Quick start (overview)
Prerequisites:
- Python 3.8+ (or the language/runtime used by this project)
- Access to AWS and/or GCP with appropriate service account credentials.
- Redis instance for caching (optional but recommended).
- fastmcp installed (this project is built on top of fastmcp).
Basic steps:
- Clone this repo: git clone https://github.com/stancsz/data-mcp-server.git
- Configure credentials (see next section).
- Configure service accounts, policies, and connector settings.
- Start the MCP server (example):
- The exact command depends on the project layout (e.g.,
python -m data_mcp.server
oruvicorn data_mcp.app:app --reload
).
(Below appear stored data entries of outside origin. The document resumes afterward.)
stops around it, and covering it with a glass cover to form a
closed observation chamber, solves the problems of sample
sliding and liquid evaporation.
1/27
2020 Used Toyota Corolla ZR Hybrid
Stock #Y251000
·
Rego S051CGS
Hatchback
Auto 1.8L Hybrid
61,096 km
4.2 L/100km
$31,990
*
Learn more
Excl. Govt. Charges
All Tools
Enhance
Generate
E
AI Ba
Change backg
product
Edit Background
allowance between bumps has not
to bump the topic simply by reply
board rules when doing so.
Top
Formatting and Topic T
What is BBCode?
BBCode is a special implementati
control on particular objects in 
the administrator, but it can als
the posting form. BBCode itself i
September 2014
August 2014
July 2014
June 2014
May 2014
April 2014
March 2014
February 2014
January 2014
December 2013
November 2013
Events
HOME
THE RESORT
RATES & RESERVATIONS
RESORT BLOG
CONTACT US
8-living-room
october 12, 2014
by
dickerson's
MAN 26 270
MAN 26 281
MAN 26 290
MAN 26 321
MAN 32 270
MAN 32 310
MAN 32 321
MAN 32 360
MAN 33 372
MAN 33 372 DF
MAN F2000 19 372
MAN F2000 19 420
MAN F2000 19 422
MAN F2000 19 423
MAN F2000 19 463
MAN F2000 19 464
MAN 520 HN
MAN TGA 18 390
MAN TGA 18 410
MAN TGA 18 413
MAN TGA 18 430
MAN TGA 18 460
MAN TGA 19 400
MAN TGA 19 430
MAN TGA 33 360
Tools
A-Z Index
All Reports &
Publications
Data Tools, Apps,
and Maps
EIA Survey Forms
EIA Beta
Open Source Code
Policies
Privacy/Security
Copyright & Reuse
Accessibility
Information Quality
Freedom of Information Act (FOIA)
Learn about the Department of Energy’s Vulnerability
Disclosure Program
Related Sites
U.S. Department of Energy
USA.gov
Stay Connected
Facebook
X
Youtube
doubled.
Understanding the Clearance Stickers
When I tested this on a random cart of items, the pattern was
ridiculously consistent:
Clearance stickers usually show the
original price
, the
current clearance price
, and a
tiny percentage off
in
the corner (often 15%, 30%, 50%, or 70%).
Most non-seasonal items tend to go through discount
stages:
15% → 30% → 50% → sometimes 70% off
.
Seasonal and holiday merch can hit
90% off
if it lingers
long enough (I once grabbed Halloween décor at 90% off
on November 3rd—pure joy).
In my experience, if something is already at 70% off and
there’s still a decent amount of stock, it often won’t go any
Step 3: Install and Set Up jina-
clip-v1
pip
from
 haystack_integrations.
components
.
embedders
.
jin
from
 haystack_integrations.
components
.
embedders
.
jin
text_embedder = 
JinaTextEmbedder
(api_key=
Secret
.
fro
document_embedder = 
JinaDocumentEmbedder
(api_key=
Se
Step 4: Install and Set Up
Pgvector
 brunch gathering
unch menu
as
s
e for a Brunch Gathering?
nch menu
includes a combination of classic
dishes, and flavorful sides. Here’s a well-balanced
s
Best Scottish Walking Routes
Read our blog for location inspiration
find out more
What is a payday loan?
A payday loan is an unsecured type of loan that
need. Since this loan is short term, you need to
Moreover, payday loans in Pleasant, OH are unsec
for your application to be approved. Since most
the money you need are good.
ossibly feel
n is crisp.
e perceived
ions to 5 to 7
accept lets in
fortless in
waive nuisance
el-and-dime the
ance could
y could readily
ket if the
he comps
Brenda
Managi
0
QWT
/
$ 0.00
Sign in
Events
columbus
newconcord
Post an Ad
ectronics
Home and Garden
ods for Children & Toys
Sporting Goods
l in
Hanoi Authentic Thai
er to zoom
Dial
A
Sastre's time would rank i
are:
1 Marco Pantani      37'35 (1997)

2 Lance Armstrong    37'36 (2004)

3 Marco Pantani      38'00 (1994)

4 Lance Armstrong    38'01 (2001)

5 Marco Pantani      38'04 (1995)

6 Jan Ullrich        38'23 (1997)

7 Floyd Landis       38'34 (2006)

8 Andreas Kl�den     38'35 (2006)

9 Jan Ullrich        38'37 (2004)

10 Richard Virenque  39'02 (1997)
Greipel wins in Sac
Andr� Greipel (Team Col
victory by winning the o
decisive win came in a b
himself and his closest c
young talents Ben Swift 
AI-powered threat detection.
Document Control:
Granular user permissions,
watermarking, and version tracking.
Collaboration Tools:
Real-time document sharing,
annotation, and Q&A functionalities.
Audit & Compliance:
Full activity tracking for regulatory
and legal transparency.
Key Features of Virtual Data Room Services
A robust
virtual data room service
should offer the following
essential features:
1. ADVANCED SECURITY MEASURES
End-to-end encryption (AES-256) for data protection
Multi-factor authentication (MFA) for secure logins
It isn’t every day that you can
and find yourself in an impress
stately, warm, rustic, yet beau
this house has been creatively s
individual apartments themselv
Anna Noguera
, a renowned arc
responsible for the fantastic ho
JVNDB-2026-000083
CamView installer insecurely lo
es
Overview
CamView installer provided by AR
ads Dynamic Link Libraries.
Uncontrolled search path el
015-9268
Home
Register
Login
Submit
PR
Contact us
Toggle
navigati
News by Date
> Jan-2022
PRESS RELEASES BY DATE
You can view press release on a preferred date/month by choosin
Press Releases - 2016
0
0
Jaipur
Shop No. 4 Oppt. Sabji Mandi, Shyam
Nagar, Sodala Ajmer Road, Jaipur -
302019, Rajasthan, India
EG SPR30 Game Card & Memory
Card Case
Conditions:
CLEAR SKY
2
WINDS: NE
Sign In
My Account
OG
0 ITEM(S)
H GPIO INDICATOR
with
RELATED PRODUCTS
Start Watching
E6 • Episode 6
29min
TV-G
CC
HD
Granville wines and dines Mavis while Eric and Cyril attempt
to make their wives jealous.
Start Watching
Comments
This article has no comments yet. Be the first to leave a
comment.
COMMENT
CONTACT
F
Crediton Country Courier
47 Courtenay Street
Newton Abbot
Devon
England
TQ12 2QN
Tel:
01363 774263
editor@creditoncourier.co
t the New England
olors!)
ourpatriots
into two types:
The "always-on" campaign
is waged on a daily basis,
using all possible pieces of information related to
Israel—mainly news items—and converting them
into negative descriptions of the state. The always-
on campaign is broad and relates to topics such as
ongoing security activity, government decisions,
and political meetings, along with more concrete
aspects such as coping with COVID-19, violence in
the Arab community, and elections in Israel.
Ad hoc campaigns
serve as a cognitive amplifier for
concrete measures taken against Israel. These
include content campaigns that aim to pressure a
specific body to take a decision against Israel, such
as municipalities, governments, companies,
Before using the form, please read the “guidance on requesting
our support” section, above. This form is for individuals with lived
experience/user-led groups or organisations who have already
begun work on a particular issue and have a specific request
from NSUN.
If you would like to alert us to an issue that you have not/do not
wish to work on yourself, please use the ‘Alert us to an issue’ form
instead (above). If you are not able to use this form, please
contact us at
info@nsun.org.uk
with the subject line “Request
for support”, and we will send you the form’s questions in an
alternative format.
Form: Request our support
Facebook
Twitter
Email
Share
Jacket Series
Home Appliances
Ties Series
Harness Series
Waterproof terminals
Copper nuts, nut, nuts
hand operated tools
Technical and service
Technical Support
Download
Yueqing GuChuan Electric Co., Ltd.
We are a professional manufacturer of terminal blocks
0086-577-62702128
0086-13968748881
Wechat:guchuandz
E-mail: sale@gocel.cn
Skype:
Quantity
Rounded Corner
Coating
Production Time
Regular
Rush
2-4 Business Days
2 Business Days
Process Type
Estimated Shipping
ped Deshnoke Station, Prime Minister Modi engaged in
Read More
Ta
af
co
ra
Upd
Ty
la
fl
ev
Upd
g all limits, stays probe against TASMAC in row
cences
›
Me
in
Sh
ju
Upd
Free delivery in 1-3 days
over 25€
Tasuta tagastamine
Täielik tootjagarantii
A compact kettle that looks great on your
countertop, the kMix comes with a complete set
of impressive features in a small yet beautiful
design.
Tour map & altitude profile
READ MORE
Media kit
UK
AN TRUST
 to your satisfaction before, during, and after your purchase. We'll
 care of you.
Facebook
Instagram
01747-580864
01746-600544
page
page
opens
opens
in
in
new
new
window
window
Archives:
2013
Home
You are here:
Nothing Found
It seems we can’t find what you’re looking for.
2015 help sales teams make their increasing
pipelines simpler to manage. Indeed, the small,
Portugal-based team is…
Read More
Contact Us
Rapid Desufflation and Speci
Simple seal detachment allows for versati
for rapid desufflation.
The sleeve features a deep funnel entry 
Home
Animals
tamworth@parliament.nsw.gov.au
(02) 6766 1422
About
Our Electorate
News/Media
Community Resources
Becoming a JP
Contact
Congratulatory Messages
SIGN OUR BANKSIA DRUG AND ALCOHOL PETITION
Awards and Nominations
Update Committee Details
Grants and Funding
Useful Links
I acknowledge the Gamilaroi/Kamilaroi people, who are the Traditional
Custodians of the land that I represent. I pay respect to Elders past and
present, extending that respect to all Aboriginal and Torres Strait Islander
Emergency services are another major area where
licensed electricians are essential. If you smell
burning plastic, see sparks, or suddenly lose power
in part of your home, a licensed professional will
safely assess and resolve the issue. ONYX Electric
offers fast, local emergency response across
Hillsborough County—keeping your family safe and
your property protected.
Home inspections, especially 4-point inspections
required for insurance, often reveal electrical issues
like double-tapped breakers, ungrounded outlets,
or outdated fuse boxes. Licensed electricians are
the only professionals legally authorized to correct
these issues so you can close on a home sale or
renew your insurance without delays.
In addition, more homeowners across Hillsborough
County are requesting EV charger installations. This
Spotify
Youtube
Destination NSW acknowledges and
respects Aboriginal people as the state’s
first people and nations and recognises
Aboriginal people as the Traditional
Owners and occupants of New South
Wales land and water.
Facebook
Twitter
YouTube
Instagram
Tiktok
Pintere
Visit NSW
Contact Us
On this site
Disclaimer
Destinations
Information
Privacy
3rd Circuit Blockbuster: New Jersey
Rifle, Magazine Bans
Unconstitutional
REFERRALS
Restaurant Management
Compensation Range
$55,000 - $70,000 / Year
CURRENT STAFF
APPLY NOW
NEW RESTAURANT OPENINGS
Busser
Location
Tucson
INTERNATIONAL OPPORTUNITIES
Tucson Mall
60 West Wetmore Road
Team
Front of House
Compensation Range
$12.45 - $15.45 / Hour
Check the./bin
or./scripts
folder or the project’s main module.
- The exact command depends on the project layout (e.g.,
- Connect an agent using fastmcp protocol and authenticate with an SA credential.
Note: This README provides the conceptual setup. See the configuration examples below and the repo's config files for concrete examples.
Configuration examples
Environment variables (common):
- AWS:
- AWS_ACCESS_KEY_ID
- AWS_SECRET_ACCESS_KEY
- AWS_SESSION_TOKEN (optional)
- AWS_REGION
- GCP:
- GOOGLE_APPLICATION_CREDENTIALS=/path/to/service-account.json
- Redis:
- REDIS_URL=redis://:password@host:6379/0
- MCP:
- MCP_PORT=your_port
- MCP_HOST=0.0.0.0
Sample config (YAML) - connectors and policies (example snippet):
connectors:
s3:
enabled: true
default_bucket: my-tenant-bucket
bigquery:
enabled: true
project: my-gcp-project
redshift:
enabled: true
dynamodb:
enabled: true
gcs:
enabled: true
auth:
service_accounts:
- id: sa-data-analyst
allowed_roles: [read-only]
attributes:
department: analytics
cache:
redis_url: redis://localhost:6379/0
ttl_seconds: 3600
pipeline:
default_processors:
- normalize
- deduplicate
- aggregate
Service account onboarding:
- Upload or register SA credential(s) with the MCP server (secure secret store).
- Assign roles and attribute mappings to the SA.
- Define per-SA or per-role policies controlling:
- which connectors may be used
- which buckets/tables/datasets are accessible
- whether delivery to external sinks is allowed
Usage patterns & examples
- Data probe:
- Agent requests a probe; MCP returns either cached result or initiates a fetch & process.
- Cross-source join:
- Pull data from S3 (daily files) and BigQuery (reference table), join in-memory, and write output to GCS.
- Export pipeline:
- Agent triggers a pipeline that extracts data from Redshift, transforms it, and writes CSVs to S3 for downstream systems.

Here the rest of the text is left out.